SEC building with official seal
The Securities and Exchange Commission headquarters in Washington, D.C.
Joshua Roberts/Bloomberg

CLO managers are receiving a small concession from regulators that will allow them to refinance most of their issues in two years without triggering risk-retention rules, sources say.

In a move that will somewhat ease the minds of holders of CLO equity tranches, federal regulators are expected to soon clarify that they will permit refinancing of most existing collateralized loan obligations after 2016, when new CLOs will be issued with forthcoming risk-retention requirements.

Sources this week told Leveraged Finance News that the Securities and Exchange Commission is poised to issue a “no action” letter this month clarifying that CLOs created prior to 2015 will retain their exempt status if they are refinanced or repriced after the Dec. 24, 2016 effective date.Uncertainty had been hounding the market since final rules were adopted by federal regulators last December.

The risk-retention standards mandating sponsors and managers to retain “skin in the game”— in the form of a 5% stake of the notional value of a CLO – were to only to apply to CLOs issued after 2016, with CLOs issued prior to the effective date grandfathered from the rules. 

But issuers worried that existing CLOs would lose that exemption if certain tranches were refinanced after 2016, since they might potentially constitute new securities.

Refinancings of CLOs are common since managers profit from the difference between interest earned on loans purchased for the portfolio and the interest paid out on notes issued to fund the loan acquisitions.  After a two-year non-call periods, the most subordinate investors of the CLO in the equity tranche (frequently the managers themselves) seek to refinance the more senior tranches of the notes to take advantage of better interest rates by lowering interest payments on the notes.

Risk retention is already a contentious matter for CLO managers and sponsors, who would have to retain substantial stakes – for example, $30 million of a $600 million CLO – despite the fact that as money managers, most CLO issuers lack the assets to cover the retention piece.

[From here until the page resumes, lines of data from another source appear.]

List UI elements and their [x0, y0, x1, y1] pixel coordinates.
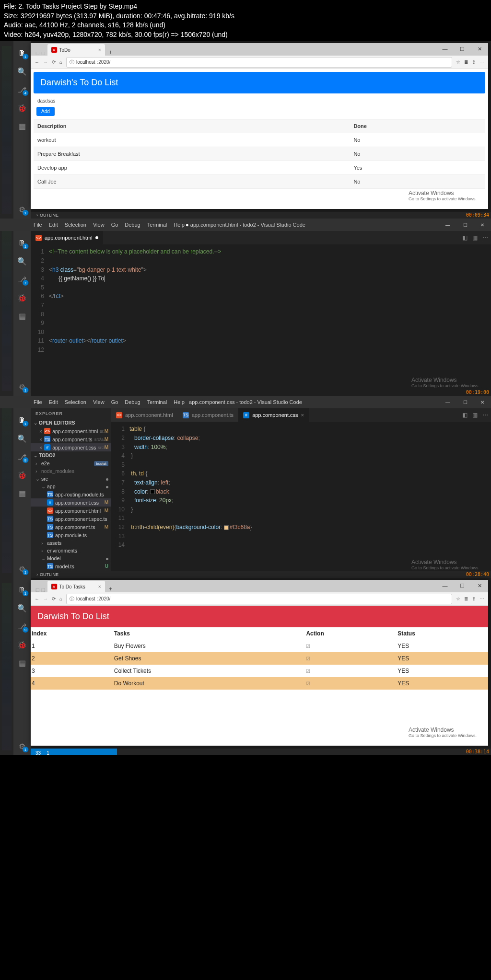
tree-item[interactable]: › node_modules [31, 467, 111, 475]
new-tab-button[interactable]: + [105, 49, 117, 56]
open-editors-section[interactable]: ⌄OPEN EDITORS [31, 419, 111, 427]
editor-tab[interactable]: #app.component.css× [238, 408, 309, 422]
tree-item[interactable]: › e2ebootst [31, 460, 111, 467]
extensions-icon[interactable]: ▦ [17, 657, 27, 668]
files-icon[interactable]: 🗎1 [17, 415, 27, 426]
tree-item[interactable]: ⌄ Model [31, 554, 111, 562]
new-task-input[interactable]: dasdsas [34, 95, 485, 106]
menu-bar[interactable]: FileEditSelectionViewGoDebugTerminalHelp [34, 399, 185, 405]
forward-button[interactable]: → [43, 596, 48, 601]
tree-item[interactable]: TS app.module.ts [31, 531, 111, 539]
refresh-button[interactable]: ⟳ [52, 59, 56, 65]
minimize-button[interactable]: — [436, 43, 454, 55]
minimize-button[interactable]: — [439, 219, 456, 231]
forward-button[interactable]: → [43, 59, 48, 65]
browser-tab[interactable]: A To Do Tasks × [47, 581, 105, 592]
extensions-icon[interactable]: ▦ [17, 488, 27, 498]
editor-tab[interactable]: TSapp.component.ts [178, 408, 238, 422]
search-icon[interactable]: 🔍 [17, 256, 27, 266]
search-icon[interactable]: 🔍 [17, 603, 27, 613]
tree-item[interactable]: › assets [31, 539, 111, 547]
code-body[interactable]: 1234567891011121314 table { border-colla… [111, 422, 491, 549]
search-icon[interactable]: 🔍 [17, 433, 27, 444]
layout-icon[interactable]: ▥ [472, 234, 478, 241]
tree-item[interactable]: › environments [31, 547, 111, 554]
close-button[interactable]: ✕ [471, 580, 488, 591]
open-editor-item[interactable]: × TS app.component.ts src\a...M [31, 435, 111, 443]
activate-windows: Activate WindowsGo to Settings to activa… [411, 559, 479, 570]
project-section[interactable]: ⌄TODO2 [31, 451, 111, 460]
source-control-icon[interactable]: ⎇8 [17, 451, 27, 462]
more-icon[interactable]: ⋯ [479, 596, 484, 601]
tree-item[interactable]: # app.component.cssM [31, 498, 111, 507]
debug-icon[interactable]: 🐞 [17, 470, 27, 480]
more-icon[interactable]: ⋯ [482, 412, 488, 418]
tree-item[interactable]: ⌄ app [31, 483, 111, 490]
split-editor-icon[interactable]: ◧ [462, 234, 468, 241]
settings-icon[interactable]: ⚙1 [17, 204, 27, 215]
close-icon[interactable]: × [98, 47, 101, 53]
source-control-icon[interactable]: ⎇7 [17, 274, 27, 285]
tree-item[interactable]: TS app-routing.module.ts [31, 490, 111, 498]
reading-list-icon[interactable]: ≣ [464, 59, 468, 65]
code-body[interactable]: 123456789101112 <!--The content below is… [31, 244, 491, 354]
maximize-button[interactable]: ☐ [456, 396, 474, 408]
back-button[interactable]: ← [35, 596, 39, 601]
home-button[interactable]: ⌂ [59, 59, 62, 65]
address-bar[interactable]: ⓘ localhost:2020/ [66, 57, 452, 68]
tree-item[interactable]: TS app.component.spec.ts [31, 515, 111, 523]
browser-tab[interactable]: A ToDo × [47, 44, 105, 56]
files-icon[interactable]: 🗎1 [17, 238, 27, 248]
back-button[interactable]: ← [35, 59, 39, 65]
favorite-icon[interactable]: ☆ [456, 59, 460, 65]
layout-icon[interactable]: ▥ [472, 412, 478, 418]
tree-item[interactable]: ⌄ src [31, 475, 111, 483]
debug-icon[interactable]: 🐞 [17, 639, 27, 650]
address-bar[interactable]: ⓘ localhost:2020/ [66, 594, 452, 604]
extensions-icon[interactable]: ▦ [17, 121, 27, 131]
editor-tab[interactable]: <> app.component.html [31, 231, 103, 244]
home-button[interactable]: ⌂ [59, 596, 62, 601]
split-editor-icon[interactable]: ◧ [462, 412, 468, 418]
files-icon[interactable]: 🗎1 [17, 585, 27, 595]
share-icon[interactable]: ⇪ [472, 596, 476, 601]
tree-item[interactable]: <> app.component.htmlM [31, 507, 111, 515]
favorite-icon[interactable]: ☆ [456, 596, 460, 601]
close-button[interactable]: ✕ [474, 219, 491, 231]
editor-tab[interactable]: <>app.component.html [111, 408, 178, 422]
more-icon[interactable]: ⋯ [479, 59, 484, 65]
search-icon[interactable]: 🔍 [17, 66, 27, 77]
close-button[interactable]: ✕ [474, 396, 491, 408]
minimize-button[interactable]: — [436, 580, 454, 591]
close-button[interactable]: ✕ [471, 43, 488, 55]
maximize-button[interactable]: ☐ [454, 580, 471, 591]
source-control-icon[interactable]: ⎇4 [17, 84, 27, 95]
maximize-button[interactable]: ☐ [454, 43, 471, 55]
settings-icon[interactable]: ⚙1 [17, 564, 27, 574]
menu-bar[interactable]: FileEditSelectionViewGoDebugTerminalHelp [34, 222, 185, 228]
new-tab-button[interactable]: + [105, 586, 117, 592]
open-editor-item[interactable]: × <> app.component.html sr...M [31, 427, 111, 435]
refresh-button[interactable]: ⟳ [52, 596, 56, 601]
debug-icon[interactable]: 🐞 [17, 292, 27, 303]
settings-icon[interactable]: ⚙1 [17, 381, 27, 392]
outline-panel[interactable]: ›OUTLINE [31, 571, 491, 578]
extensions-icon[interactable]: ▦ [17, 311, 27, 321]
reading-list-icon[interactable]: ≣ [464, 596, 468, 601]
tree-item[interactable]: TS app.component.tsM [31, 523, 111, 531]
open-editor-item[interactable]: × # app.component.css src\...M [31, 443, 111, 451]
share-icon[interactable]: ⇪ [472, 59, 476, 65]
files-icon[interactable]: 🗎1 [17, 48, 27, 58]
maximize-button[interactable]: ☐ [456, 219, 474, 231]
debug-icon[interactable]: 🐞 [17, 103, 27, 113]
settings-icon[interactable]: ⚙1 [17, 741, 27, 751]
outline-panel[interactable]: ›OUTLINE [31, 212, 491, 219]
panel-3: FileEditSelectionViewGoDebugTerminalHelp… [0, 396, 491, 578]
tree-item[interactable]: TS model.tsU [31, 562, 111, 570]
table-row: Develop appYes [34, 161, 485, 175]
close-icon[interactable]: × [98, 584, 101, 589]
source-control-icon[interactable]: ⎇9 [17, 621, 27, 632]
minimize-button[interactable]: — [439, 396, 456, 408]
add-button[interactable]: Add [36, 107, 55, 116]
more-icon[interactable]: ⋯ [482, 234, 488, 241]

The SEC and the Loans Syndication and Trading Association have been negotiating terms of the no action letter, according to sources. The industry was hoping to convince regulators to extend risk retention exemption for all refinanced CLOs issued prior to the rules’ start-up date, arguing the underlying mix of loans in the portfolio is unchanged and therefore not a new security.  

But the SEC is only providing the refinancing exemption to CLOs issued prior to Dec. 24, 2014. That is somewhat of a hollow victory, given that most CLOs created before last December would reach the end of the common two-year non-call period before December 2016 anyway.

But the clarification means that older CLOs will not have to join an expected bull rush of CLO refinancings at the end of 2016 – with $122 billion to $135 billion of CLOs entering their callable period in the last six months of that year, potentially disrupting pricing in the market, according to a report this spring from Barclays.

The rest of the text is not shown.